L’expansion coloniale est accélérée après 1876 ; il s’agit d’atteindre le fleuve Niger, ce qui implique un contrôle total du Sénégal. Les campagnes militaires se heurtent alors à de violentes résistances intérieures : Maba Diakhou Ba tente d’unifier les pays situés au nord de la Gambie et Lat Dior Diop au Cayor ; Alboury Ndiaye et Mamadou Lamine Drame, sur le haut Fleuve et au Boundou, s’opposent par les armes à la pénétration coloniale. En Casamance, la résistance est conduite par des chefs religieux comme Fodé Kaba Doumbouya, mais elle est aussi l’œuvre des populations forestières, en particulier en pays Diola et Balant. L’absence de coordination de tous les mouvements et les rivalités internes ont cependant favorisé la mainmise extérieure : en 1891, la conquête est pratiquement terminée. Alors commence le  » temps des gouverneurs « .

De l’ordre colonial à l’indépendance

Les limites administratives de la colonie fusent fixées. en 1904, après la création de l’Afrique occidentale française (AOF-1895) et le transfert de la capitale fédérale de Saint-Louis à Dakar (1902) -, celle-ci, détachée du Sénégal, formait un territoire particulier, Saint-Louis demeurant la capitale du pays jusqu’en 1957.

Tandis que la construction du chemin de fer Dakar-Niger favorise la diffusion de l’arachide dans les campagnes, l’accroissement de la production s’accompagne alors d’une véritable conquête agricole à l’est du pays wolof, sous la conduite des marabouts mourides.

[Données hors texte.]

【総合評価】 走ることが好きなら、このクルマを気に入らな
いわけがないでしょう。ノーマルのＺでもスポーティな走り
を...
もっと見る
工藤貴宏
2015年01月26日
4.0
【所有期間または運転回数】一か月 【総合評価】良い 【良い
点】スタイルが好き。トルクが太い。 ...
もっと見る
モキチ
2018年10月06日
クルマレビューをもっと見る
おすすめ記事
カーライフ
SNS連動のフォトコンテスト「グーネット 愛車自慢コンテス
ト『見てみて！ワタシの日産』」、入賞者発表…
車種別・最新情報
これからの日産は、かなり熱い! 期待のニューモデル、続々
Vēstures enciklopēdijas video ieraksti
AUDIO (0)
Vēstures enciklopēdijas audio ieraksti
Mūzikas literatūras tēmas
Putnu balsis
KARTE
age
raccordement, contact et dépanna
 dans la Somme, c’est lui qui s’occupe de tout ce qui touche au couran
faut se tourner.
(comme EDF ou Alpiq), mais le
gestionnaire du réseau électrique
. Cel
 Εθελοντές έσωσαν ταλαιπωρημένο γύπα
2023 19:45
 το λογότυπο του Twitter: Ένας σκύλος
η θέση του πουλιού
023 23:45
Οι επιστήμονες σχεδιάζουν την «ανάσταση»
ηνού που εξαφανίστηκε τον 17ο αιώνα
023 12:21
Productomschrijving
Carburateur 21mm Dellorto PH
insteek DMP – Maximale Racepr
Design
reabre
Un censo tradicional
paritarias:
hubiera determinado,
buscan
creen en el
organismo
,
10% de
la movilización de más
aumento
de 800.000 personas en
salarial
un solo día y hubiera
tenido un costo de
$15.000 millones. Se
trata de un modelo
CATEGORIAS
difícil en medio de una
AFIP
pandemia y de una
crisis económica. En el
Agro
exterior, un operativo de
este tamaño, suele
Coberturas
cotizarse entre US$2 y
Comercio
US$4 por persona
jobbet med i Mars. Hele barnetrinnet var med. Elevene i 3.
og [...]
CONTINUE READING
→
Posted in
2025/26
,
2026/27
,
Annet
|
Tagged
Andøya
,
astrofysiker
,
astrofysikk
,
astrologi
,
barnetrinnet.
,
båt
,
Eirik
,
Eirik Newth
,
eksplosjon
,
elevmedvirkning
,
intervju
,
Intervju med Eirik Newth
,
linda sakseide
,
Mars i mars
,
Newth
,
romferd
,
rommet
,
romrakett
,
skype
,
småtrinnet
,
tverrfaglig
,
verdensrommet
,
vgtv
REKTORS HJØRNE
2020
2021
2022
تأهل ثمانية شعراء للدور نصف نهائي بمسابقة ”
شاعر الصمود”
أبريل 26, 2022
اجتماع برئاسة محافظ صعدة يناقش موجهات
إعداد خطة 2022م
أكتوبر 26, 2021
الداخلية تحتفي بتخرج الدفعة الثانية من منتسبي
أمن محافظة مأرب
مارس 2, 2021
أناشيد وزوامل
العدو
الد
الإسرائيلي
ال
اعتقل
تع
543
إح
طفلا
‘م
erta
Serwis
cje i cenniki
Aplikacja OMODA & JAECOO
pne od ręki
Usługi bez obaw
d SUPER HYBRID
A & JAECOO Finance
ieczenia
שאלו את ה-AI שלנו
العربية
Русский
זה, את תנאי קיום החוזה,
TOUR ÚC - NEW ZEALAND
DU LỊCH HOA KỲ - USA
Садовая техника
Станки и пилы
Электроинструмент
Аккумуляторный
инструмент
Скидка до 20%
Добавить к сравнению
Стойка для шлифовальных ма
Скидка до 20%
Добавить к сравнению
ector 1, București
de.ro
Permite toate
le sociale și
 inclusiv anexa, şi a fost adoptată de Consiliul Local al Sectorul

Jusqu’en 1945, l’organisation politique du Sénégal est une parfaite illustration de  » l’ordre colonial  » : du commandant de cercle au gouverneur règne un système hiérarchique, autoritaire, immuable. Seuls les natifs des  » quatre communes  » (Dakar, Gorée, Rufisque, Saint-Louis) ont le privilège d’élire leurs conseils municipaux et d’envoyer un député au Parlement français (Blaise Diagne est élu en 1914) ainsi naît une classe politique sénégalaise, qui va trouver un terrain d’expression parlementaire après la Seconde Guerre mondiale avec les institutions créées par la nouvelle politique coloniale.

Dès 1945, deux députés sénégalais, Lamine Gueye et Léopold Sédar Senghor siègent à l’Assemblée constituante française. En 1946, une Assemblée territoriale du Sénégal est élue au collège unique : elle désigne des parlementaires qui représentent leur pays et obtiennent de grandes améliorations (liberté de réunion et d’expression, abolition du travail forcé). L’activité politique s’accompagne de la création de partis distincts des organisations métropolitaines (fondation du Bloc démocratique sénégalais en 1948). alors que poètes, romanciers et historiens animent une intense vie culturelle.

Préparée par la loi-cadre de 1956, qui renforce les pouvoirs de l’Assemblée territoriale, l’évolution vers l’indépendance est accélérée par la création de la Communauté, recoupant des républiques autonomes et dont le Sénégal devient un État membre après le référendum du 28 septembre 1958.

Associés au sein de la Fédération du Mali depuis janvier 1959, le Soudan et le Sénégal demandent l’indépendance qu’ils obtiennent ensemble dans le cadre unitaire, le 4 avril 1960 (date de la fête de l’indépendance). Mais la Fédération du Mali éclate, et le 20 août 1960, l’Assemblée sénégalaise proclamé l’indépendance du pays.

Léopold Sédar Senghor est élu Président de la République sénégalaise le 5 septembre 1960. Il est réélu le 28 février 1978 et démissionne le 31 décembre 1980. Abdou Diouf, qui lui a succédé, est élu Président le 27 février 1983 et réélu le 21 février 1993. Le nouveau président, Abdoulaye Wade, en gagnant le scrutin du 19 mars 2000 est devenu le troisième chef de l’État sénégalais.

D’après Iba Der Thiam et Mbaye Guèye – Atlas du Sénégal – Edition Jeune Afrique, 2000.